Dual-luciferase reporter assay
We cloned putative miR-519 binding site in the target gene, SMOC2, and wild-type (WT) or mutant (MUT) hsa_circ_0074298 3'-UTR into the psi-CHECK (Promega, Madison, WI, USA) vector downstream of the firefly luciferase 3'UTR, or hsa_circ_0074298 as a primary luciferase signal with Renilla luciferase for the normalization signal, and named them as SMOC2-Wt/circ-0074298-Wt and SMOC2-Mut//circ-0074298-Mut. The psi-CHECK vector provided the Renilla luciferase signal for normalization to compensate for distinctions between harvested efficiencies and transfection. We performed transfection of HEK293 cells through Lipofectamine 2000 (Invitrogen Life Technologies, Carlsbad, CA, USA). We measured Renilla and firefly luciferase activities 1 day after transfection with the Dual-Luciferase Reporter Assay System (Promega, Mannheim, Germany) via a luminometer (Molecular Devices, San Jose, CA, USA), and analyzed relative Renilla luciferase activities following standard procedures.
Animal studies
For xenograft assays, we injected 1×106 modified (sh-circRNA, sh-circRNA + miR-519 inhibitor, or sh-circRNA + SMOC2) or control PANC-1 cells subcutaneously into male nude mice (Chinese Science Academy) right side. We measured tumor volumes (length × width2 × 0.5) at the indicated time points, and excised tumors 4 weeks after injection.
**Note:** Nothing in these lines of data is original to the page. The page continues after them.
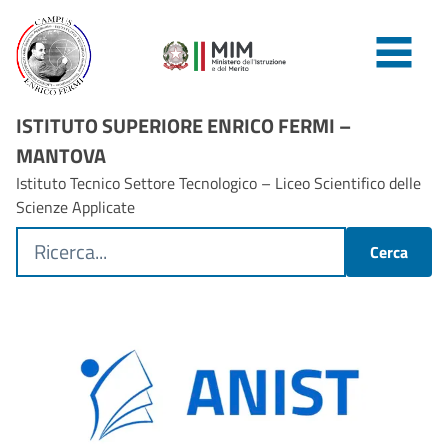
ISTITUTO SUPERIORE ENRICO FERMI –
MANTOVA
Istituto Tecnico Settore Tecnologico – Liceo Scientifico delle
Scienze Applicate
Cerca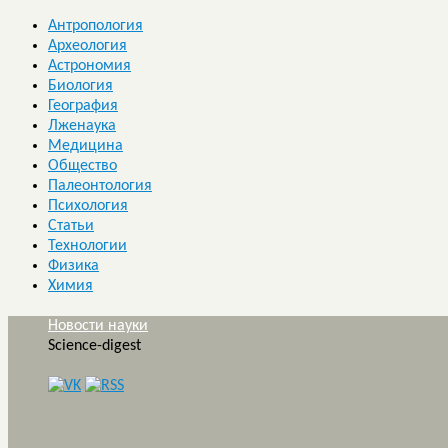
Антропология
Археология
Астрономия
Биология
География
Лженаука
Медицина
Общество
Палеонтология
Психология
Статьи
Технологии
Физика
Химия
Новости науки
Science-digest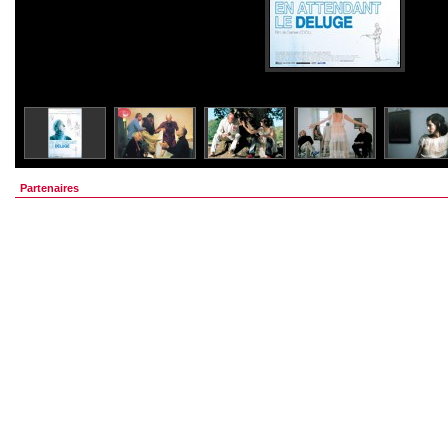
Partenaires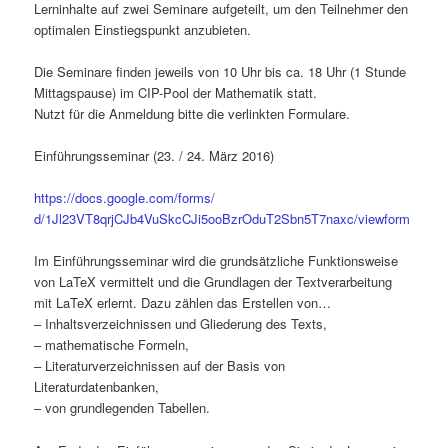
Lerninhalte auf zwei Seminare aufgeteilt, um den Teilnehmer den
optimalen Einstiegspunkt anzubieten.
Die Seminare finden jeweils von 10 Uhr bis ca. 18 Uhr (1 Stunde
Mittagspause) im CIP-Pool der Mathematik statt.
Nutzt für die Anmeldung bitte die verlinkten Formulare.
Einführungsseminar (23. / 24. März 2016)
https://docs.google.com/forms/
d/1Jl23VT8qrjCJb4VuSkcCJi5ooBz
rOduT2Sbn5T7naxc/viewform
Im Einführungsseminar wird die grundsätzliche Funktionsweise
von LaTeX vermittelt und die Grundlagen der Textverarbeitung
mit LaTeX erlernt. Dazu zählen das Erstellen von…
– Inhaltsverzeichnissen und Gliederung des Texts,
– mathematische Formeln,
– Literaturverzeichnissen auf der Basis von
Literaturdatenbanken,
– von grundlegenden Tabellen.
We maintained all mice and handled them according to the instructions of the Animal Ethics Committee of Affiliated XXXX Hospital, XXXX University Medical School.
Statistical analysis
We conducted statistical analysis via SPSS statistical software (SPSS, Chicago, IL, USA). We utilized Student’s t-test to analyze the data, which are denoted by the mean ± SD. p < 0.05 was regarded as statistical significance.